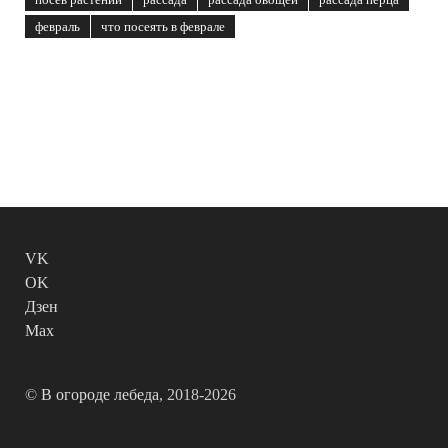
февраль
что посеять в феврале
VK
OK
Дзен
Max
©
В огороде лебеда
, 2018-2026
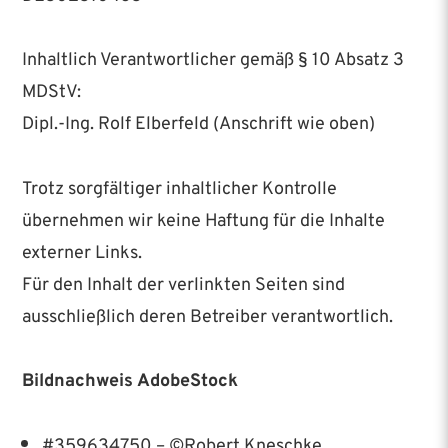
Inhaltlich Verantwortlicher gemäß § 10 Absatz 3
MDStV:
Dipl.-Ing. Rolf Elberfeld (Anschrift wie oben)
Trotz sorgfältiger inhaltlicher Kontrolle
übernehmen wir keine Haftung für die Inhalte
externer Links.
Für den Inhalt der verlinkten Seiten sind
ausschließlich deren Betreiber verantwortlich.
Bildnachweis AdobeStock
#359634750 – ©Robert Kneschke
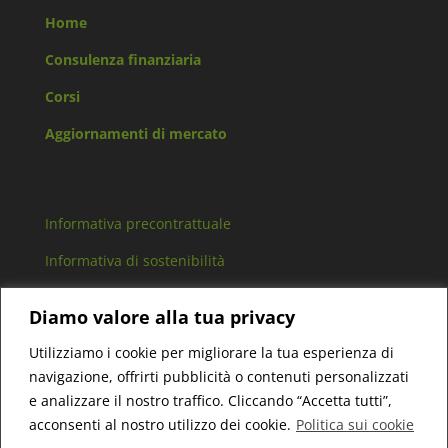
Home
Consulenza finanziaria
Corsi
Aggiornamenti di mercato
Informativa precontrattuale
Informativa di sostenibilità
Arbitro controversie finanziarie
Diamo valore alla tua privacy
Lavora con noi
Utilizziamo i cookie per migliorare la tua esperienza di
navigazione, offrirti pubblicità o contenuti personalizzati
e analizzare il nostro traffico. Cliccando “Accetta tutti”,
acconsenti al nostro utilizzo dei cookie.
Politica sui cookie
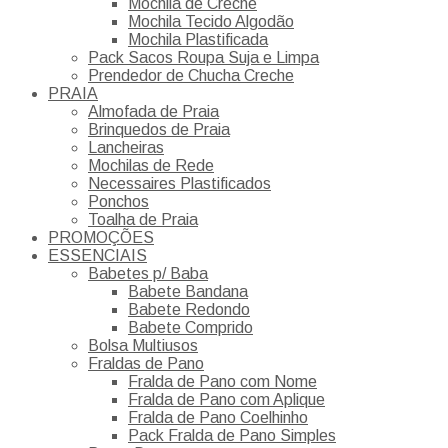
Mochila de Creche
Mochila Tecido Algodão
Mochila Plastificada
Pack Sacos Roupa Suja e Limpa
Prendedor de Chucha Creche
PRAIA
Almofada de Praia
Brinquedos de Praia
Lancheiras
Mochilas de Rede
Necessaires Plastificados
Ponchos
Toalha de Praia
PROMOÇÕES
ESSENCIAIS
Babetes p/ Baba
Babete Bandana
Babete Redondo
Babete Comprido
Bolsa Multiusos
Fraldas de Pano
Fralda de Pano com Nome
Fralda de Pano com Aplique
Fralda de Pano Coelhinho
Pack Fralda de Pano Simples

########

WHAT THIS TASK INVOLVES:
An exact copy of the records above is needed, free of pictures.

EXERCISE OUTPUT:
февраль
что посеять в феврале
VK
OK
Дзен
Max
©
В огороде лебеда
, 2018-2026
Inhaltlich Verantwortlicher gemäß § 10 Absatz 3
MDStV:
Dipl.-Ing. Rolf Elberfeld (Anschrift wie oben)
Trotz sorgfältiger inhaltlicher Kontrolle
übernehmen wir keine Haftung für die Inhalte
externer Links.
Für den Inhalt der verlinkten Seiten sind
ausschließlich deren Betreiber verantwortlich.
Bildnachweis AdobeStock
#359634750 – ©Robert Kneschke
Home
Consulenza finanziaria
Corsi
Aggiornamenti di mercato
Informativa precontrattuale
Informativa di sostenibilità
Arbitro controversie finanziarie
Diamo valore alla tua privacy
Lavora con noi
Utilizziamo i cookie per migliorare la tua esperienza di
navigazione, offrirti pubblicità o contenuti personalizzati
e analizzare il nostro traffico. Cliccando “Accetta tutti”,
acconsenti al nostro utilizzo dei cookie.
Politica sui cookie
Mochila de Creche
Mochila Tecido Algodão
Mochila Plastificada
Pack Sacos Roupa Suja e Limpa
Prendedor de Chucha Creche
PRAIA
Almofada de Praia
Brinquedos de Praia
Lancheiras
Mochilas de Rede
Necessaires Plastificados
Ponchos
Toalha de Praia
PROMOÇÕES
ESSENCIAIS
Babetes p/ Baba
Babete Bandana
Babete Redondo
Babete Comprido
Bolsa Multiusos
Fraldas de Pano
Fralda de Pano com Nome
Fralda de Pano com Aplique
Fralda de Pano Coelhinho
Pack Fralda de Pano Simples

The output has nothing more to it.